Data Mining and Big Data for Logistics.

 

This subject has methodological and digital resources to make possible its continuity in non-contact mode in the case of being necessary for reasons related to the Covid-19. In this way, the achievement of the same knowledge and skills that are specified in this teaching plan will be ensured.

The TecnoCampus will make available to teachers and students the digital tools needed to carry out the course, as well as guides and recommendations that facilitate adaptation to the non-contact mode.

Learning outcomes


  • Recognize the concepts of Data Mining and Big Data through the story of real cases and the operation of the main algorithms used today. 

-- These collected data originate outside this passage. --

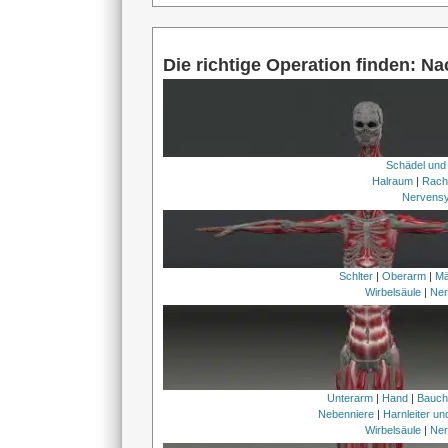
Die richtige Operation finden: N
Schädel und
Halraum
|
Rach
Nervens
Schlter
|
Oberarm
|
Mä
Wirbelsäule
|
Ner
Unterarm
|
Hand
|
Bauc
Nebenniere
|
Harnleiter u
Wirbelsäule
|
Ner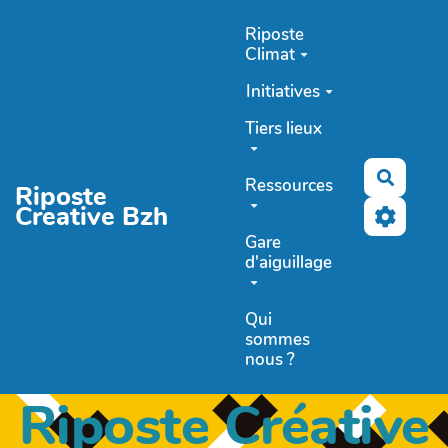
Aller au contenu principal
Riposte
Climat
Initiatives
Tiers lieux
Recher
Ressources
Riposte
Creative Bzh
Gare
d'aiguillage
Qui
sommes
nous ?
Riposte Créative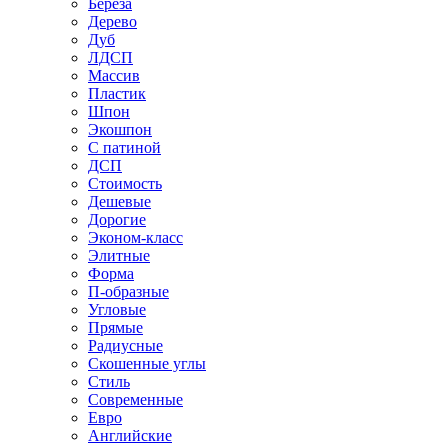
Береза
Дерево
Дуб
ЛДСП
Массив
Пластик
Шпон
Экошпон
С патиной
ДСП
Стоимость
Дешевые
Дорогие
Эконом-класс
Элитные
Форма
П-образные
Угловые
Прямые
Радиусные
Скошенные углы
Стиль
Современные
Евро
Английские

  • Evaluate the different tools available on the market and make a choice according to the logistical needs of the company. 

 

Working methodology


The course sessions will combine the following teaching methodologies: 

 

Theoretical sessions 

  • MD1.Master class: Expository class sessions based on the teacher's explanation attended by all students enrolled in the subject 

  • MD3. Presentations: Multimedia formats that support face-to-face classes 

 

Guided group learning 

  • MD5. Seminars: Face-to-face format in small work groups. These are sessions linked to the face-to-face sessions of the subject that allow to offer a practical perspective and in which the participation of the student is key. 

  • MD7. Case study: Dynamics that starts from the study of a case that serves to contextualize the student in a specific situation, the teacher can propose different activities, both individually and in groups, among their students 

 

Individual Autonomous Learning 

  • MD9. Solving exercises and problems: Non-contact activity dedicated to solving practical exercises based on the data provided by the teacher 

Contents


Big data:  

  • History, definition and context 

  • Big data as a strategic factor in companies 

Data and its treatment 

  • Data structure 

  • Storage technologies 

  • Languages. 

Data Mining:  

  • What is Data Mining 

  • Objectives and potential 

  • Advanced methods of analysis: machine learning 

Computer tools for processing 

  • Free software 

  • Own software 

  • Software as a Service (SaaS) 

Big data and logistics 

  • Specific applications 

  • Sector trend. 

 

Learning activities


Theoretical sessions 

  • MD1. Master class.

  • MD3. Presentations.

 

Guided group learning 

  • MD5. Seminars.

  • MD7 Case study.

Individual Autonomous Learning 

  • MD9. Solving exercises and problems. 

Evaluation system


  • Participation in the activities proposed in the classroom: 30% of the final grade 

  • Individual activity to present once the sessions of the subject end: 70% of the final mark 

REFERENCES


Basic

Samelson, S. (2019). Machine Learning: The Absolute Complete Beginner's Guide to Learn and Understand Machine Learning From Beginners, Intermediate, Advanced, To Expert Concepts. Amazon.

Marr, B. (2015). Big Data: Using SMART Big Data, Analytics and Metrics to Make Better Decisions and Improve Performance. Wiley.

Roldán, María C. (2013). Pentaho Data Integration Beginner's Guide. 2nd ed. Packt Publishing.

Complementary

Recommended bibliography 

Presentations and data files provided by the teacher 

Use of software to develop exercises and datamining cases. Depending on the need, OpenSource WEKA, R Studio with R, or RapidMiner Studio will be used and students will be informed in advance so that they can install the necessary software on their computers. 

Robertson, PW (2020). Supply Chain Analytics: Using Data to Optimize Supply Chain Processes. 1st ed. Routledge.